• [AVAILABLE DATA]
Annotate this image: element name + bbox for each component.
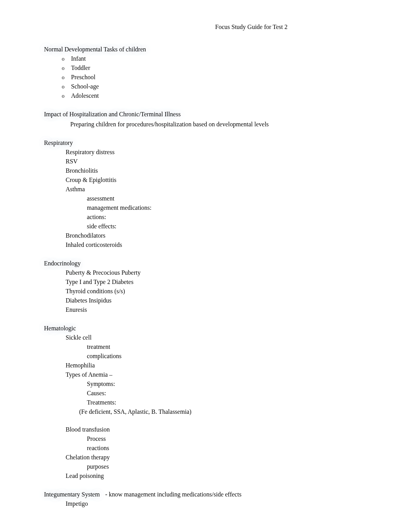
hematologic-item: Lead poisoning xyxy=(66,471,375,481)
chelation-sub-item: purposes xyxy=(87,462,375,471)
respiratory-item: Croup & Epiglottitis xyxy=(66,175,375,185)
respiratory-item: Bronchodilators xyxy=(66,231,375,240)
asthma-sub-item: assessment xyxy=(87,194,375,203)
hematologic-item: Types of Anemia – xyxy=(66,370,375,379)
section-heading-hematologic: Hematologic xyxy=(44,324,76,333)
list-item: School-age xyxy=(62,82,375,91)
sickle-sub-item: complications xyxy=(87,352,375,361)
list-item: Preschool xyxy=(62,73,375,82)
anemia-sub-item: Causes: xyxy=(87,389,375,398)
hematologic-item: Chelation therapy xyxy=(66,453,375,462)
anemia-sub-item: Treatments: xyxy=(87,398,375,407)
anemia-note: (Fe deficient, SSA, Aplastic, B. Thalass… xyxy=(79,407,375,416)
hematologic-item: Sickle cell xyxy=(66,333,375,342)
hematologic-item: Hemophilia xyxy=(66,361,375,370)
endocrinology-item: Diabetes Insipidus xyxy=(66,296,375,305)
respiratory-item: Respiratory distress xyxy=(66,148,375,157)
respiratory-item: Bronchiolitis xyxy=(66,166,375,175)
list-item: Infant xyxy=(62,54,375,63)
section-heading-impact: Impact of Hospitalization and Chronic/Te… xyxy=(44,110,181,119)
section-heading-integumentary: Integumentary System xyxy=(44,491,100,498)
respiratory-item: Inhaled corticosteroids xyxy=(66,240,375,250)
hematologic-item: Blood transfusion xyxy=(66,425,375,434)
list-item: Toddler xyxy=(62,63,375,73)
anemia-sub-item: Symptoms: xyxy=(87,379,375,389)
section-heading-endocrinology: Endocrinology xyxy=(44,259,81,268)
respiratory-item: Asthma xyxy=(66,185,375,194)
asthma-sub-item: actions: xyxy=(87,212,375,222)
blood-sub-item: Process xyxy=(87,434,375,444)
endocrinology-item: Thyroid conditions (s/s) xyxy=(66,287,375,296)
integumentary-item: Impetigo xyxy=(66,499,375,508)
developmental-list: Infant Toddler Preschool School-age Adol… xyxy=(62,54,375,100)
endocrinology-item: Enuresis xyxy=(66,305,375,314)
section-heading-developmental: Normal Developmental Tasks of children xyxy=(44,45,146,54)
sickle-sub-item: treatment xyxy=(87,342,375,352)
asthma-sub-item: management medications: xyxy=(87,203,375,212)
impact-sub-text: Preparing children for procedures/hospit… xyxy=(70,120,375,129)
asthma-sub-item: side effects: xyxy=(87,222,375,231)
blood-sub-item: reactions xyxy=(87,444,375,453)
integumentary-note: - know management including medications/… xyxy=(105,491,241,498)
document-title: Focus Study Guide for Test 2 xyxy=(215,22,287,32)
endocrinology-item: Type I and Type 2 Diabetes xyxy=(66,277,375,287)
endocrinology-item: Puberty & Precocious Puberty xyxy=(66,268,375,277)
section-heading-respiratory: Respiratory xyxy=(44,138,73,148)
respiratory-item: RSV xyxy=(66,157,375,166)
list-item: Adolescent xyxy=(62,91,375,100)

• [EXERCISE DESCRIPTION] Would you copy out every line in the records that includes the string "Preschool"?

• [SOLUTION TO THE PROBLEM]
list-item: Preschool xyxy=(62,73,375,82)
developmental-list: Infant Toddler Preschool School-age Adol… xyxy=(62,54,375,100)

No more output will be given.